Ownership you can count on

2023Q4.

Introduction

I came across the paper Ownership You Can Count On (by Adam Dingle and David F. Bacon, seemingly written in 2007) some years ago and it stuck with me as being an interesting variant on traditional reference counting. Since then I've come across references to it multiple times in the programming language design and implementation community and thought it might be worth jotting down some notes on the paper itself and the various attempts to adopt its ideas.

Ownership you can count on and the Gel language

The basic idea is very straight-forward. Introduce the idea of an owning pointer type (not dissimilar to std::unique_ptr in C++) where each object may have only a single owning pointer and the object is freed when that pointer goes out of scope. In addition to that allow an arbitrary number of non-owning pointers to the object, but require that all non-owning pointers have been destroyed by the time the object is freed. This requirement prevents use-after-free and is implemented using run-time checks. A reference count is incremented or decremented whenever a non-owning pointer is created or destroyed (referred to as alias counting in the paper). That count is checked when the object is freed and if it still has non-owning references (i.e. the count is non-zero), then the program exits with an error.

Contrast this with a conventional reference counting system, where objects are freed when their refcount reaches zero. In the alias counting scheme, the refcount stored on the object is simply decremented when a non-owning reference goes out of scope, and this refcount needs to be compared to 0 only upon the owning pointer going out of scope rather than upon every decrement (as an object is never freed as a result of the non-owning pointer count reaching zero). Additionally, refcount manipulation is never needed when passing around the owning pointer. The paper also describes an analysis that allows many refcount operations to be elided in regions where there aren't modifications to owned pointers of the owned object's subclass/class/superclass (which guarantees the pointed-to object can't be destructed in this region). The paper also claims support for destroying data structures with pointer cycles that can't be automatically destroyed with traditional reference counting. The authors suggest for cases where you might otherwise reach for multiple ownership, (e.g. an arbitrary graph) to allocate an array of owning pointers to hold your nodes, then use non-owning pointers between them.

The paper describes a C# derived language called Gel which only requires two additional syntactic constructs to support the alias counting model: owned pointers indicated by a ^ (e.g. Foo ^f = new Foo(); and a take operator to take ownership of a value from an owning field. Non-owning pointers are written just as Foo f.
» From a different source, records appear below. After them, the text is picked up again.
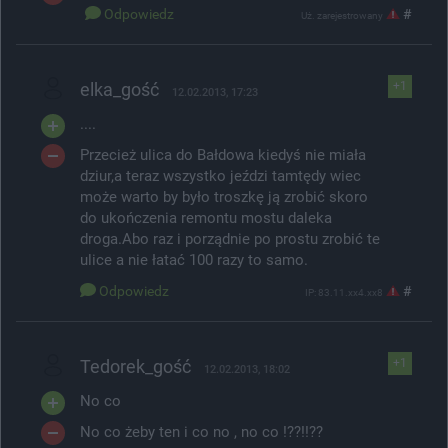
Odpowiedz
#
Uż. zarejestrowany
elka_gość
+1
12.02.2013, 17:23
....
Przecież ulica do Bałdowa kiedyś nie miała
dziur,a teraz wszystko jeździ tamtędy wiec
może warto by było troszkę ją zrobić skoro
do ukończenia remontu mostu daleka
droga.Abo raz i porządnie po prostu zrobić te
ulice a nie łatać 100 razy to samo.
Odpowiedz
#
IP: 83.11.xx4.xx8
Tedorek_gość
+1
12.02.2013, 18:02
No co
No co żeby ten i co no , no co !??!!??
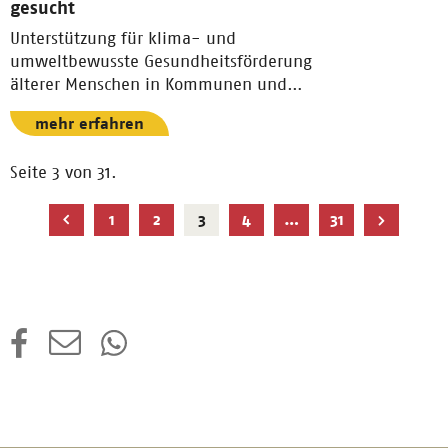
gesucht
Unterstützung für klima- und
umweltbewusste Gesundheitsförderung
älterer Menschen in Kommunen und
Pflegeeinrichtungen.
mehr erfahren
Seite 3 von 31.
Aktuelle
1
2
3
4
…
31
Seite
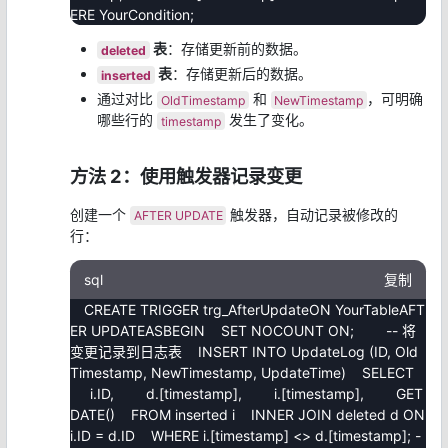
ERE YourCondition;
表
：存储更新前的数据。
deleted
表
：存储更新后的数据。
inserted
通过对比
和
，可明确
OldTimestamp
NewTimestamp
哪些行的
发生了变化。
timestamp
方法 2：使用触发器记录变更
创建一个
触发器，自动记录被修改的
AFTER UPDATE
行：
sql
复制
CREATE TRIGGER trg_AfterUpdateON YourTableAFT
ER UPDATEASBEGIN SET NOCOUNT ON; -- 将
变更记录到日志表 INSERT INTO UpdateLog (ID, Old
Timestamp, NewTimestamp, UpdateTime) SELECT
i.ID, d.[timestamp], i.[timestamp], GET
DATE() FROM inserted i INNER JOIN deleted d ON
i.ID = d.ID WHERE i.[timestamp] <> d.[timestamp]; -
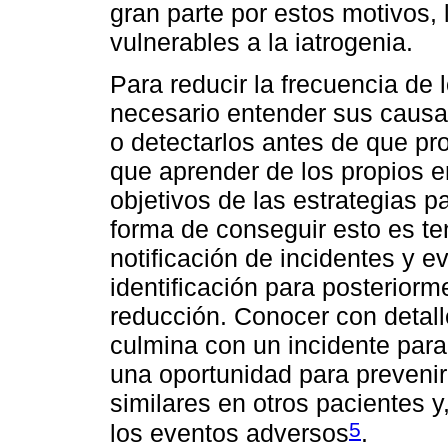
gran parte por estos motivos, 
vulnerables a la iatrogenia.
Para reducir la frecuencia de
necesario entender sus causa
o detectarlos antes de que pr
que aprender de los propios e
objetivos de las estrategias p
forma de conseguir esto es te
notificación de incidentes y 
identificación para posteriorm
reducción. Conocer con detal
culmina con un incidente para
una oportunidad para prevenir
similares en otros pacientes y,
5
los eventos adversos
.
They also achieve a rather neat erasure property, whereby if you take a Gel program and remove all ^ and take you'll have a C# program that is valid as long as the original Gel program was valid.

That all sounds pretty great, right? Does this mean we can have it all: full memory safety, deterministic destruction, low runtime and annotation overhead? As you'd expect, there are some challenges:

The usability in practice is going to depend a lot on how easy it is for a programmer to maintain the invariant that no unowned pointers outlive the owned pointer, especially as failure to do so results in a runtime crash.
- Several languages have looked at integrating the idea, so there's some information later in this article on their experiences.
Although data structures with pointer cycles that couldn't be automatically destroyed by reference counting an be handled, there are also significant limitations. Gel can't destroy graphs containing non-owning pointers to non-ancestor nodes unless the programmer writes logic to null out those pointers. This could be frustrating and error-prone to handle.
- The authors present a multi-phase object destruction mechanism aiming to address these limitations, though the cost (potentially recursively descending the graph of the ownership tree 3 times) depends on how much can be optimised away.
Although it's not a fundamental limitation of the approach, Gel doesn't yet provide any kind of polymorphism between owned and unowned references. This would be necessary for any modern language with support for generics.
The reference count elimination optimisation described in the paper assumes single-threaded execution.
- Though as noted there, thread escape analysis or structuring groups of objects into independent regions (also see recent work on Verona) could provide a solution.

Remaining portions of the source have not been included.